**WHAT IS NEEDED:** Exclude the pictures and repeat all of the data exactly.

Document layout detection data
- - -

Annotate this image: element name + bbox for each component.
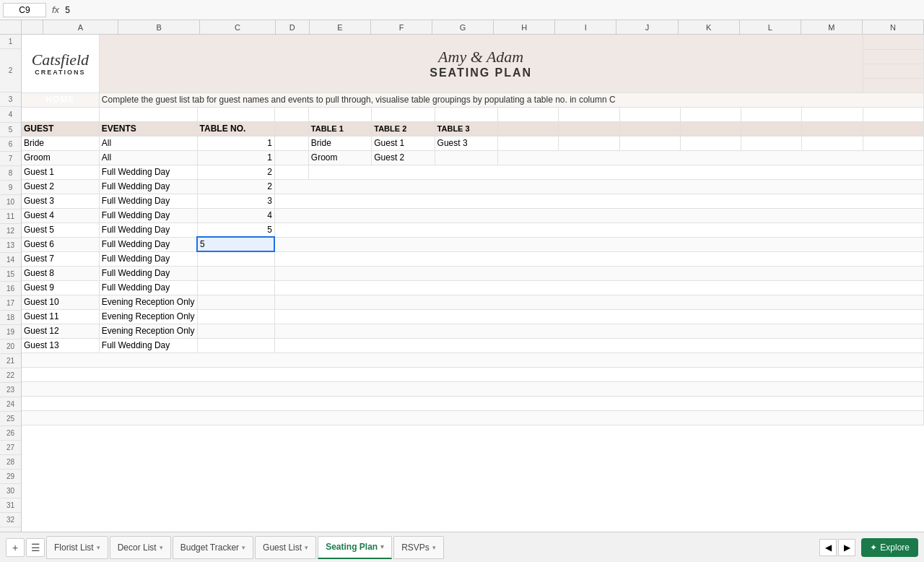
- explore-button[interactable]: ✦ Explore: [861, 538, 918, 557]
- col-header-E[interactable]: E: [310, 20, 371, 34]
- guest-table-bride[interactable]: 1: [197, 136, 274, 150]
- table7-header: [680, 121, 741, 136]
- row-num-28: 28: [0, 455, 21, 470]
- empty-row-2: [22, 367, 924, 381]
- table-data-empty: [274, 222, 923, 237]
- add-sheet-button[interactable]: +: [6, 538, 25, 557]
- guest-name-9: Guest 7: [22, 251, 99, 266]
- col-header-D[interactable]: D: [276, 20, 310, 34]
- tab-guest-list[interactable]: Guest List ▾: [255, 536, 316, 559]
- column-headers: A B C D E F G H I J K L M N: [0, 20, 924, 35]
- guest-table-8-selected[interactable]: 5: [197, 237, 274, 251]
- row-num-8: 8: [0, 166, 21, 181]
- guest-table-12[interactable]: [197, 295, 274, 309]
- home-button[interactable]: HOME: [22, 92, 99, 107]
- col-header-J[interactable]: J: [616, 20, 678, 34]
- tab-budget-tracker-label: Budget Tracker: [180, 542, 239, 553]
- guest-table-groom[interactable]: 1: [197, 150, 274, 165]
- tab-florist-list[interactable]: Florist List ▾: [46, 536, 108, 559]
- sheet-list-button[interactable]: ☰: [26, 538, 45, 557]
- guest-row-bride: Bride All 1 Bride Guest 1 Guest 3: [22, 136, 924, 150]
- header-extra-2: [863, 49, 923, 64]
- guest-table-13[interactable]: [197, 309, 274, 324]
- col-header-K[interactable]: K: [679, 20, 740, 34]
- col-header-F[interactable]: F: [371, 20, 432, 34]
- row-num-7: 7: [0, 152, 21, 166]
- t3-guest3: Guest 3: [435, 136, 497, 150]
- table-data-empty: [274, 237, 923, 251]
- guest-row-7: Guest 5 Full Wedding Day 5: [22, 222, 924, 237]
- table9-header: [802, 121, 863, 136]
- col-header-H[interactable]: H: [494, 20, 555, 34]
- col-header-M[interactable]: M: [801, 20, 863, 34]
- row-num-12: 12: [0, 224, 21, 238]
- guest-events-13: Evening Reception Only: [99, 309, 197, 324]
- logo-cell: Catsfield CREATIONS: [22, 35, 99, 92]
- guest-table-15[interactable]: [197, 338, 274, 353]
- tab-rsvps-chevron: ▾: [432, 544, 436, 551]
- row-num-16: 16: [0, 282, 21, 296]
- tab-guest-list-chevron: ▾: [305, 544, 308, 551]
- guest-table-4[interactable]: 2: [197, 179, 274, 194]
- guest-table-11[interactable]: [197, 280, 274, 295]
- guest-table-5[interactable]: 3: [197, 194, 274, 208]
- header-row-1: Catsfield CREATIONS Amy & Adam SEATING P…: [22, 35, 924, 49]
- row-num-25: 25: [0, 412, 21, 426]
- empty-row-1: [22, 353, 924, 367]
- guest-table-3[interactable]: 2: [197, 165, 274, 179]
- home-instruction-row: HOME Complete the guest list tab for gue…: [22, 92, 924, 107]
- tab-decor-list[interactable]: Decor List ▾: [110, 536, 171, 559]
- col-header-I[interactable]: I: [555, 20, 616, 34]
- spreadsheet-grid: Catsfield CREATIONS Amy & Adam SEATING P…: [22, 35, 924, 425]
- row-num-23: 23: [0, 383, 21, 397]
- spacer-col: [274, 121, 308, 136]
- table8-header: [741, 121, 802, 136]
- tab-nav-next[interactable]: ▶: [838, 539, 855, 556]
- cell-reference[interactable]: [3, 3, 46, 17]
- guest-events-10: Full Wedding Day: [99, 266, 197, 280]
- spreadsheet-container: 1 2 3 4 5 6 7 8 9 10 11 12 13 14 15 16 1…: [0, 35, 924, 532]
- row-num-6: 6: [0, 137, 21, 152]
- formula-input[interactable]: [65, 5, 921, 15]
- guest-events-11: Full Wedding Day: [99, 280, 197, 295]
- header-extra-1: [863, 35, 923, 49]
- guest-name-5: Guest 3: [22, 194, 99, 208]
- explore-label: Explore: [880, 542, 910, 553]
- table-data-empty: [274, 208, 923, 222]
- col-header-G[interactable]: G: [432, 20, 494, 34]
- table3-header: TABLE 3: [435, 121, 497, 136]
- row-num-10: 10: [0, 195, 21, 209]
- tab-rsvps[interactable]: RSVPs ▾: [393, 536, 444, 559]
- col-header-N[interactable]: N: [863, 20, 924, 34]
- guest-row-9: Guest 7 Full Wedding Day: [22, 251, 924, 266]
- col-header-C[interactable]: C: [200, 20, 275, 34]
- col-header-B[interactable]: B: [118, 20, 200, 34]
- tab-decor-list-chevron: ▾: [160, 544, 163, 551]
- row-num-11: 11: [0, 209, 21, 224]
- guest-row-4: Guest 2 Full Wedding Day 2: [22, 179, 924, 194]
- events-col-header: EVENTS: [99, 121, 197, 136]
- table2-header: TABLE 2: [372, 121, 435, 136]
- header-extra-3: [863, 64, 923, 78]
- guest-row-10: Guest 8 Full Wedding Day: [22, 266, 924, 280]
- guest-table-10[interactable]: [197, 266, 274, 280]
- guest-table-14[interactable]: [197, 324, 274, 338]
- tab-budget-tracker[interactable]: Budget Tracker ▾: [173, 536, 253, 559]
- grid-area: Catsfield CREATIONS Amy & Adam SEATING P…: [22, 35, 924, 532]
- row-num-29: 29: [0, 470, 21, 484]
- col-header-A[interactable]: A: [43, 20, 118, 34]
- t10-empty: [863, 136, 923, 150]
- row-num-24: 24: [0, 397, 21, 412]
- tab-seating-plan-label: Seating Plan: [326, 542, 378, 552]
- t-rest-empty: [497, 150, 923, 165]
- tab-seating-plan[interactable]: Seating Plan ▾: [318, 536, 392, 559]
- guest-name-15: Guest 13: [22, 338, 99, 353]
- guest-table-6[interactable]: 4: [197, 208, 274, 222]
- t6-empty: [619, 136, 680, 150]
- table4-header: [497, 121, 558, 136]
- tab-nav-prev[interactable]: ◀: [819, 539, 837, 556]
- table-data-empty: [274, 280, 923, 295]
- guest-table-9[interactable]: [197, 251, 274, 266]
- col-header-L[interactable]: L: [740, 20, 801, 34]
- guest-table-7[interactable]: 5: [197, 222, 274, 237]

- - -

**SOLUTION FOR THIS TASK:**
Annotate this image: element name + bbox for each component.
- explore-button[interactable]: ✦ Explore: [861, 538, 918, 557]
- col-header-E[interactable]: E: [310, 20, 371, 34]
- guest-table-bride[interactable]: 1: [197, 136, 274, 150]
- table7-header: [680, 121, 741, 136]
- row-num-28: 28: [0, 455, 21, 470]
- empty-row-2: [22, 367, 924, 381]
- table-data-empty: [274, 222, 923, 237]
- add-sheet-button[interactable]: +: [6, 538, 25, 557]
- guest-name-9: Guest 7: [22, 251, 99, 266]
- col-header-D[interactable]: D: [276, 20, 310, 34]
- tab-guest-list[interactable]: Guest List ▾: [255, 536, 316, 559]
- column-headers: A B C D E F G H I J K L M N: [0, 20, 924, 35]
- guest-table-8-selected[interactable]: 5: [197, 237, 274, 251]
- row-num-8: 8: [0, 166, 21, 181]
- guest-table-12[interactable]: [197, 295, 274, 309]
- home-button[interactable]: HOME: [22, 92, 99, 107]
- col-header-J[interactable]: J: [616, 20, 678, 34]
- tab-budget-tracker-label: Budget Tracker: [180, 542, 239, 553]
- guest-table-groom[interactable]: 1: [197, 150, 274, 165]
- tab-florist-list[interactable]: Florist List ▾: [46, 536, 108, 559]
- sheet-list-button[interactable]: ☰: [26, 538, 45, 557]
- guest-row-bride: Bride All 1 Bride Guest 1 Guest 3: [22, 136, 924, 150]
- header-extra-2: [863, 49, 923, 64]
- guest-table-13[interactable]: [197, 309, 274, 324]
- col-header-K[interactable]: K: [679, 20, 740, 34]
- col-header-F[interactable]: F: [371, 20, 432, 34]
- row-num-7: 7: [0, 152, 21, 166]
- t3-guest3: Guest 3: [435, 136, 497, 150]
- table-data-empty: [274, 237, 923, 251]
- guest-row-7: Guest 5 Full Wedding Day 5: [22, 222, 924, 237]
- table9-header: [802, 121, 863, 136]
- col-header-H[interactable]: H: [494, 20, 555, 34]
- col-header-M[interactable]: M: [801, 20, 863, 34]
- row-num-12: 12: [0, 224, 21, 238]
- guest-events-13: Evening Reception Only: [99, 309, 197, 324]
- logo-cell: Catsfield CREATIONS: [22, 35, 99, 92]
- guest-table-15[interactable]: [197, 338, 274, 353]
- tab-rsvps-chevron: ▾: [432, 544, 436, 551]
- row-num-16: 16: [0, 282, 21, 296]
- tab-guest-list-chevron: ▾: [305, 544, 308, 551]
- guest-table-4[interactable]: 2: [197, 179, 274, 194]
- guest-table-11[interactable]: [197, 280, 274, 295]
- guest-table-5[interactable]: 3: [197, 194, 274, 208]
- header-row-1: Catsfield CREATIONS Amy & Adam SEATING P…: [22, 35, 924, 49]
- row-num-25: 25: [0, 412, 21, 426]
- empty-row-1: [22, 353, 924, 367]
- guest-table-3[interactable]: 2: [197, 165, 274, 179]
- home-instruction-row: HOME Complete the guest list tab for gue…: [22, 92, 924, 107]
- tab-decor-list[interactable]: Decor List ▾: [110, 536, 171, 559]
- col-header-I[interactable]: I: [555, 20, 616, 34]
- spreadsheet-grid: Catsfield CREATIONS Amy & Adam SEATING P…: [22, 35, 924, 425]
- row-num-23: 23: [0, 383, 21, 397]
- spacer-col: [274, 121, 308, 136]
- table8-header: [741, 121, 802, 136]
- tab-nav-next[interactable]: ▶: [838, 539, 855, 556]
- cell-reference[interactable]: [3, 3, 46, 17]
- guest-events-10: Full Wedding Day: [99, 266, 197, 280]
- spreadsheet-container: 1 2 3 4 5 6 7 8 9 10 11 12 13 14 15 16 1…: [0, 35, 924, 532]
- row-num-6: 6: [0, 137, 21, 152]
- formula-input[interactable]: [65, 5, 921, 15]
- guest-events-11: Full Wedding Day: [99, 280, 197, 295]
- header-extra-1: [863, 35, 923, 49]
- guest-name-5: Guest 3: [22, 194, 99, 208]
- explore-label: Explore: [880, 542, 910, 553]
- table-data-empty: [274, 208, 923, 222]
- col-header-G[interactable]: G: [432, 20, 494, 34]
- table3-header: TABLE 3: [435, 121, 497, 136]
- row-num-10: 10: [0, 195, 21, 209]
- tab-rsvps[interactable]: RSVPs ▾: [393, 536, 444, 559]
- col-header-N[interactable]: N: [863, 20, 924, 34]
- guest-row-9: Guest 7 Full Wedding Day: [22, 251, 924, 266]
- col-header-C[interactable]: C: [200, 20, 275, 34]
- col-header-B[interactable]: B: [118, 20, 200, 34]
- tab-decor-list-chevron: ▾: [160, 544, 163, 551]
- row-num-11: 11: [0, 209, 21, 224]
- guest-row-4: Guest 2 Full Wedding Day 2: [22, 179, 924, 194]
- events-col-header: EVENTS: [99, 121, 197, 136]
- table2-header: TABLE 2: [372, 121, 435, 136]
- header-extra-3: [863, 64, 923, 78]
- guest-row-10: Guest 8 Full Wedding Day: [22, 266, 924, 280]
- guest-table-10[interactable]: [197, 266, 274, 280]
- guest-table-14[interactable]: [197, 324, 274, 338]
- tab-budget-tracker[interactable]: Budget Tracker ▾: [173, 536, 253, 559]
- grid-area: Catsfield CREATIONS Amy & Adam SEATING P…: [22, 35, 924, 532]
- row-num-29: 29: [0, 470, 21, 484]
- col-header-A[interactable]: A: [43, 20, 118, 34]
- t10-empty: [863, 136, 923, 150]
- row-num-24: 24: [0, 397, 21, 412]
- tab-seating-plan-label: Seating Plan: [326, 542, 378, 552]
- t-rest-empty: [497, 150, 923, 165]
- tab-seating-plan[interactable]: Seating Plan ▾: [318, 536, 392, 559]
- guest-name-15: Guest 13: [22, 338, 99, 353]
- guest-table-6[interactable]: 4: [197, 208, 274, 222]
- t6-empty: [619, 136, 680, 150]
- table4-header: [497, 121, 558, 136]
- tab-nav-prev[interactable]: ◀: [819, 539, 837, 556]
- table-data-empty: [274, 280, 923, 295]
- guest-table-9[interactable]: [197, 251, 274, 266]
- col-header-L[interactable]: L: [740, 20, 801, 34]
- guest-table-7[interactable]: 5: [197, 222, 274, 237]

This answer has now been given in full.